As I recently noted for Reporting on Health, the $4.6 billion flame retardant industry—projected to reach $6 billion by 2018—had a strong incentive to wage an undercover lobbying effort to protect its products, which government scientists have linked to a wide range of neurodevelopmental and reproductive problems.
It’s the job of every investigative reporter to uncover what powerful interests want to hide. Here are a few quick tips to get you started on your own investigation.
Do some preliminary research.
Do enough research before diving into databases, public records requests, documents, and other resources to make sure you’re on the right track. Be prepared to switch gears if you find evidence that challenges your assumptions. I’d done enough research to confirm that an infusion of chemical industry cash was indeed at play. Then I started tracking who spent the money, who received it, how much was spent, and when.
Focus your investigation.
Though plenty of interesting tangents cropped up during my research, I reminded myself to stick to my central question: given mounting evidence that flame retardants pose a risk to health and the environment, why does the state of California still allow manufacturers to use them to meet its flammability standard when they don’t even work as advertised?
Look for patterns.
Tracking the flow of money around multiple bills and election cycles involving more than 100 legislators and close to 50 lobbyists, trade groups, and chemical companies generated a daunting amount of material.

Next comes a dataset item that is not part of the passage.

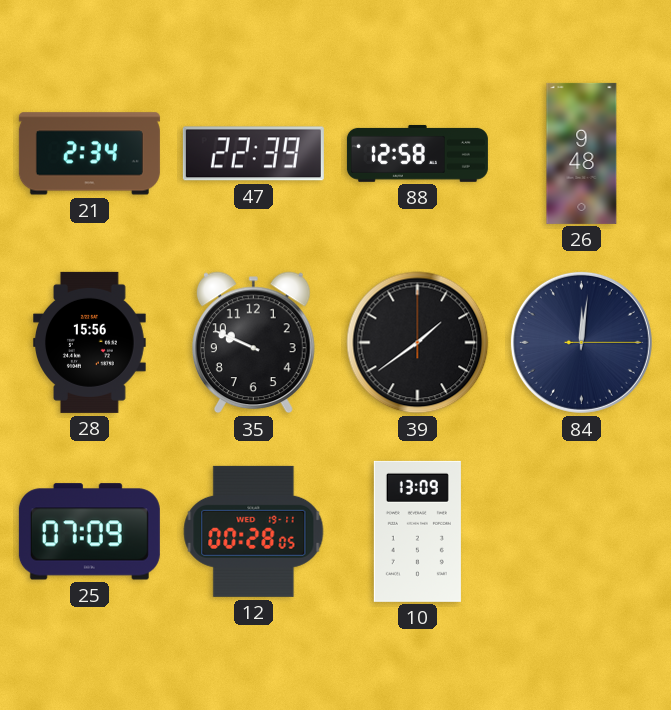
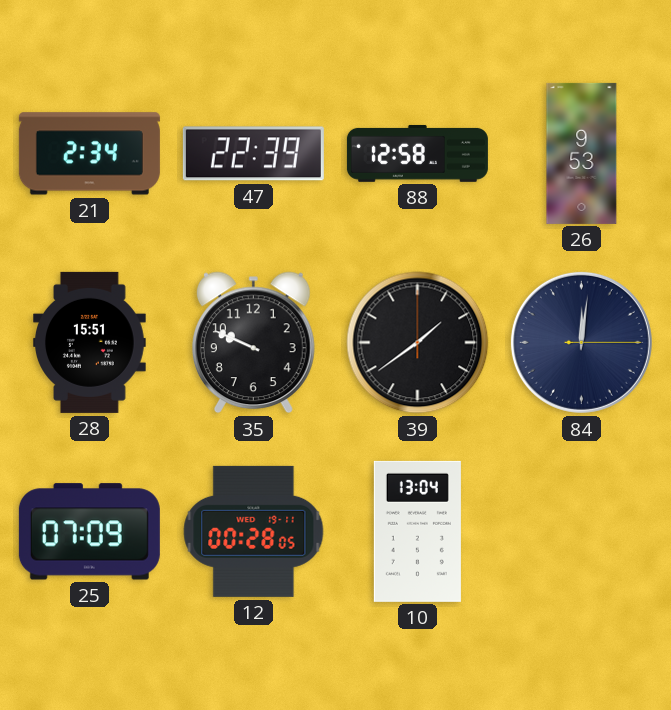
26: 9:48 -> 9:53
28: 15:56 -> 15:51
10: 13:09 -> 13:04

It’s nearly impossible to show a quid pro quo, where the day before a key vote Senator Claghorn receives $3,000 from Acme Chemical Company and then votes to support his benefactor the next day. But you can look for patterns. I showed that money buys access to policymakers—in the form of private dinners, banquets, receptions, seminars, and other informal events—and revealed a pattern of giving that increased during critical periods when legislators considered and then killed five flame retardant bills.
Be decisive.
Make sure you figure out who the major actors are before you collect your data. When you’re dealing with big datasets with hundreds of rows of donations per spreadsheet, the last thing you want to do is change your parameters midstream. Though it might be tempting to cast a wide net and include every company that’s ever produced flame retardants, it’s best to be conservative so you can defend your conclusions. Chevron and other petrochemical giants make flame retardants, but the chemicals represent just a fraction of their product line. Counting campaign contributions from all the petrochemical companies to 100-plus legislators added three-quarters of a million to the industry campaign. But Chevron didn’t list flame retardants on its lobbying disclosure forms, so I didn’t include the donations. It’s entirely plausible that an industry rep talked about flame retardants at a reception on, say, clean air. But activists’ claims that industry spent millions on lobbying to defeat the legislation was plausible too. You have to document it.
Investigative reporting is a powerful tool that relies on another trait found in any good journalist—skepticism. I don’t take what anyone, activist or politician, tells me at face value. There are no shortcuts. But when you finally have the facts nailed down to the point where you can show who’s benefiting and who’s not, that’s when you know you hit paydirt. And it’s time to set your curiosity loose on the next story.